▶ RECORDS FOR THIS TASK
==*==

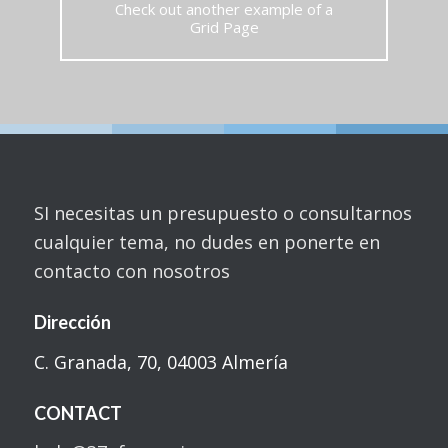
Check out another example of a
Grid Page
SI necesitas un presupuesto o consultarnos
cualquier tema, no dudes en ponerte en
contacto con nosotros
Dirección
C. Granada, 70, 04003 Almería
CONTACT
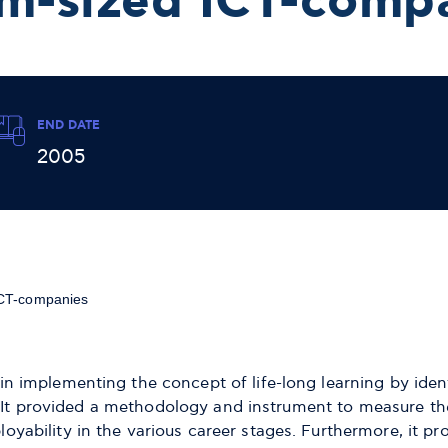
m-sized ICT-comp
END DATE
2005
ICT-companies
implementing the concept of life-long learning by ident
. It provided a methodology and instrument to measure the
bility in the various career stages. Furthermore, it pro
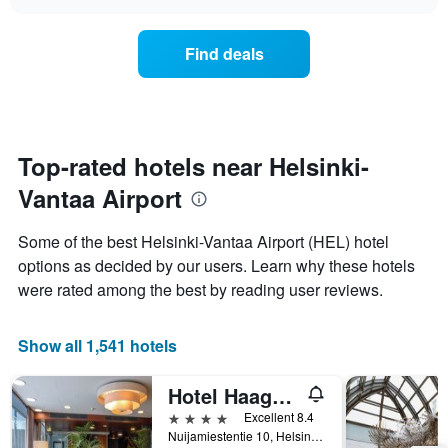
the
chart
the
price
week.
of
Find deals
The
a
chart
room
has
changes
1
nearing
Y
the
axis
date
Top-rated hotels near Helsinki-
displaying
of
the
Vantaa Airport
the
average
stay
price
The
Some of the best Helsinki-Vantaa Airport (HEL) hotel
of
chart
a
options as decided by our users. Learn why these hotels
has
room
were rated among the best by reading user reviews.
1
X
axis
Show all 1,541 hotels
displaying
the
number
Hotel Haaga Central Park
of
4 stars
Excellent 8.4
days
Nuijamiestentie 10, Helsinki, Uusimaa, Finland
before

==*==

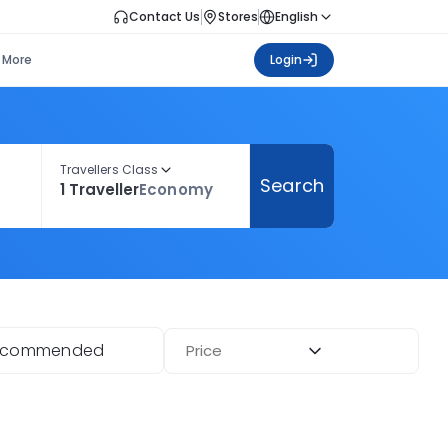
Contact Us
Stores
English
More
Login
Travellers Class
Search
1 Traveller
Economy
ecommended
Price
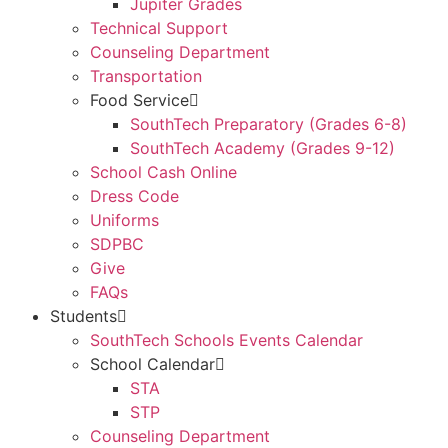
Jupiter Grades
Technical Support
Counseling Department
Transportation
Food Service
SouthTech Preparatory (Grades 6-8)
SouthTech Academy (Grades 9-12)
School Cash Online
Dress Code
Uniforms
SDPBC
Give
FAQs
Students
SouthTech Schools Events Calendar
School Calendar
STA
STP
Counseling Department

==*==

▶ EXERCISE OBJECTIVE
Display every line of the listing that contains the string "Grades".

▶ SOLUTION FOR THIS TASK
Jupiter Grades
SouthTech Preparatory (Grades 6-8)
SouthTech Academy (Grades 9-12)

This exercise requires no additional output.